Órganos de la ciudad de Orduña-Urduña
MUSEO DE ORDUÑA-BIZKAIA-PAÍS BASCO
Bienvenido a mi Blog. "¿Para qué se escribe? Se escribe lo mejor que se puede, eso que bulle en la cabeza, en el alma, sobre el papel, y lo escrito hallará su público: una comunidad de lengua y de cultura. Reconozcamos que esa comunidad se había restringido para el artista “moderno”, y la primera reconciliación se redondeó gracias a Federico García Lorca. ¿Por qué su poesía descansaba en una tradición popular?" Jorge Guillén.
/…/ pues esa pureza, que jamás desciende por
entero, define la unidad de la obra y la sitúa en un espacio más allá de sí
misma. Es la que crea el espacio que envuelve a la obra, que la distancia, que
la conserva, que la hace duradera. Es la unidad que confiere inmortalidad. Y es
la que crea ese horizonte último, que es idealidad, que confiere realidad
suprema, que es trasfondo, trasmundo que hace que haya mundo. /…/
María Zambrano
Implicarse en la vida…
Entre el
Sufrimiento anda metido mi corazón. Y no será nunca sustituido, ya que nacemos
de una madre a la que le debemos pleitesía por todo lo que sufrió y por lo
muy sola que fue su vida; pero sigue mi conciencia enredada en sus
recuerdos de los que aún me alimento, de ahí sentir la libertad que ella no
pudo ni una pizca sentir después de su nacimiento… La vida casi se da por
concluida por eso sigue imbuida en seres que se multiplican en el vacío de sus
vidas cuyas voces salpican hoy mi vida, aunque nunca pueda (ni deba)

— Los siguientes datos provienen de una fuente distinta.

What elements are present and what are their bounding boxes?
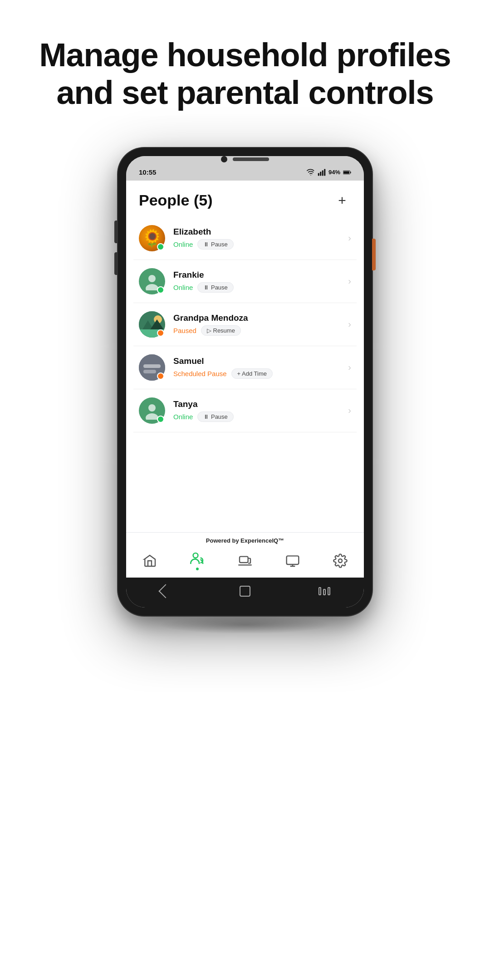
speaker bbox=[233, 157, 269, 161]
person-name-samuel: Samuel bbox=[173, 356, 344, 366]
nav-home[interactable] bbox=[142, 554, 157, 568]
svg-rect-2 bbox=[322, 170, 323, 176]
recents-icon bbox=[318, 587, 330, 595]
status-dot-samuel bbox=[157, 372, 164, 380]
app-content: People (5) + Elizabeth On bbox=[126, 181, 364, 578]
nav-active-dot bbox=[196, 568, 199, 570]
person-name-tanya: Tanya bbox=[173, 399, 344, 409]
chevron-right-tanya: › bbox=[348, 405, 351, 416]
svg-point-19 bbox=[193, 553, 198, 558]
status-dot-elizabeth bbox=[157, 243, 164, 250]
svg-rect-21 bbox=[286, 556, 299, 564]
bottom-bar: Powered by ExperienceIQ™ bbox=[126, 532, 364, 578]
chevron-right-frankie: › bbox=[348, 276, 351, 286]
person-info-tanya: Tanya Online ⏸ Pause bbox=[173, 399, 344, 422]
person-info-samuel: Samuel Scheduled Pause + Add Time bbox=[173, 356, 344, 379]
status-label-elizabeth: Online bbox=[173, 240, 193, 248]
person-info-grandpa: Grandpa Mendoza Paused ▷ Resume bbox=[173, 313, 344, 336]
status-bar: 10:55 94% bbox=[126, 164, 364, 181]
pause-button-elizabeth[interactable]: ⏸ Pause bbox=[197, 239, 233, 250]
nav-screen[interactable] bbox=[285, 554, 300, 568]
svg-rect-5 bbox=[350, 172, 351, 173]
nav-settings[interactable] bbox=[333, 554, 348, 568]
status-label-frankie: Online bbox=[173, 284, 193, 291]
phone-screen: 10:55 94% bbox=[126, 156, 364, 608]
wifi-icon bbox=[307, 168, 315, 176]
svg-rect-0 bbox=[318, 173, 319, 176]
app-header: People (5) + bbox=[126, 181, 364, 217]
svg-rect-20 bbox=[240, 556, 248, 562]
phone-mockup: 10:55 94% bbox=[118, 148, 372, 616]
avatar-wrap-frankie bbox=[139, 268, 165, 294]
back-icon bbox=[159, 584, 173, 598]
list-item[interactable]: Tanya Online ⏸ Pause › bbox=[133, 389, 357, 432]
android-nav-bar bbox=[126, 578, 364, 608]
status-label-samuel: Scheduled Pause bbox=[173, 370, 227, 377]
chevron-right-grandpa: › bbox=[348, 319, 351, 329]
app-title: People (5) bbox=[139, 191, 212, 209]
people-icon bbox=[190, 551, 205, 566]
status-dot-grandpa bbox=[157, 329, 164, 337]
status-label-grandpa: Paused bbox=[173, 327, 196, 334]
home-button-icon bbox=[240, 586, 250, 597]
list-item[interactable]: Frankie Online ⏸ Pause › bbox=[133, 260, 357, 303]
person-status-row: Paused ▷ Resume bbox=[173, 325, 344, 336]
battery-text: 94% bbox=[328, 169, 340, 176]
home-button[interactable] bbox=[238, 584, 252, 598]
person-info-frankie: Frankie Online ⏸ Pause bbox=[173, 270, 344, 293]
list-item[interactable]: Samuel Scheduled Pause + Add Time › bbox=[133, 346, 357, 389]
phone-shadow bbox=[159, 616, 331, 634]
svg-rect-6 bbox=[343, 171, 349, 173]
settings-icon bbox=[333, 554, 348, 568]
list-item[interactable]: Elizabeth Online ⏸ Pause › bbox=[133, 217, 357, 260]
person-status-row: Online ⏸ Pause bbox=[173, 412, 344, 422]
resume-button-grandpa[interactable]: ▷ Resume bbox=[201, 325, 241, 336]
pause-button-tanya[interactable]: ⏸ Pause bbox=[197, 412, 233, 422]
person-name-grandpa: Grandpa Mendoza bbox=[173, 313, 344, 323]
svg-point-18 bbox=[146, 413, 158, 420]
list-item[interactable]: Grandpa Mendoza Paused ▷ Resume › bbox=[133, 303, 357, 346]
signal-icon bbox=[318, 168, 326, 176]
pause-button-frankie[interactable]: ⏸ Pause bbox=[197, 282, 233, 293]
status-time: 10:55 bbox=[139, 168, 156, 176]
avatar-wrap-samuel bbox=[139, 354, 165, 381]
content-spacer bbox=[126, 432, 364, 532]
home-icon bbox=[142, 554, 157, 568]
page-header: Manage household profiles and set parent… bbox=[0, 0, 490, 134]
nav-bar bbox=[126, 548, 364, 576]
chevron-right-samuel: › bbox=[348, 362, 351, 372]
person-name-elizabeth: Elizabeth bbox=[173, 227, 344, 237]
add-time-button-samuel[interactable]: + Add Time bbox=[231, 368, 273, 379]
powered-by: Powered by ExperienceIQ™ bbox=[126, 535, 364, 548]
nav-devices[interactable] bbox=[238, 554, 252, 568]
back-button[interactable] bbox=[158, 584, 173, 598]
svg-point-8 bbox=[146, 284, 158, 290]
svg-rect-15 bbox=[143, 364, 161, 368]
person-status-row: Scheduled Pause + Add Time bbox=[173, 368, 344, 379]
notch-area bbox=[126, 156, 364, 164]
battery-icon bbox=[343, 168, 351, 176]
person-info-elizabeth: Elizabeth Online ⏸ Pause bbox=[173, 227, 344, 250]
svg-point-22 bbox=[338, 559, 342, 563]
person-list: Elizabeth Online ⏸ Pause › bbox=[126, 217, 364, 432]
svg-rect-16 bbox=[143, 370, 156, 373]
devices-icon bbox=[238, 554, 252, 568]
status-dot-frankie bbox=[157, 286, 164, 294]
avatar-wrap-tanya bbox=[139, 397, 165, 424]
camera-dot bbox=[221, 156, 227, 162]
screen-icon bbox=[285, 554, 300, 568]
recents-button[interactable] bbox=[317, 584, 332, 598]
phone-outer: 10:55 94% bbox=[118, 148, 372, 616]
svg-rect-3 bbox=[324, 169, 325, 176]
svg-point-7 bbox=[148, 275, 156, 282]
nav-people[interactable] bbox=[190, 551, 205, 570]
svg-point-17 bbox=[148, 404, 156, 412]
status-icons: 94% bbox=[307, 168, 351, 176]
person-status-row: Online ⏸ Pause bbox=[173, 282, 344, 293]
avatar-wrap-grandpa bbox=[139, 311, 165, 338]
add-person-button[interactable]: + bbox=[333, 191, 351, 210]
status-dot-tanya bbox=[157, 416, 164, 423]
brand-name: ExperienceIQ™ bbox=[240, 537, 284, 544]
chevron-right-elizabeth: › bbox=[348, 233, 351, 243]
person-status-row: Online ⏸ Pause bbox=[173, 239, 344, 250]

inmiscuirme en sus vidas; pero antes de mi partida seré sendero de vida, o
compartimento de sustancias cuya semilla ofrezca con amor y no con ira:
Ella me susurraba:
“Anoche me quedé dormida aún antes de lo
normal, hasta se me rompieron las gafas, gracias a que tengo un buen
pegamento. Anoche llovió, hoy hace menos calor, al menos corre un poco de
brisa. Voy a dormir la siesta esta tarde. Luego, a la fresquita, planchare.
Poca cosa como
ves, pero sentirse más segura entre las letras y sentimientos que mis sentidos
le da… día tras día. Sin olvidarme de ella, cuyo sufrimiento ya no tiene
parangón.
Se ha muerto la madre de mi amiga y volví a sentirme como cuando me vine del
hospital dejando el cuerpo de mi hermana para ser congelado. Me subí en un
taxi, con la música alta...
llegué a mi casa y veía dónde no iba a volver... subí donde la vecina
que se quedó con mi perrillo.
“Carpintero, carpintero,
Jágame usté una cunita,
Que valga poco dinero,
Que soy una pobresita.”
Se volvió loco de alegría y lo cogí en brazos llorando y dándole besos como
le gusta a él, uno tras otro y no acabar nunca; me di cuenta de la vecina, de
que los besos se los estaba dando a ella mientras me lamía el perrillo...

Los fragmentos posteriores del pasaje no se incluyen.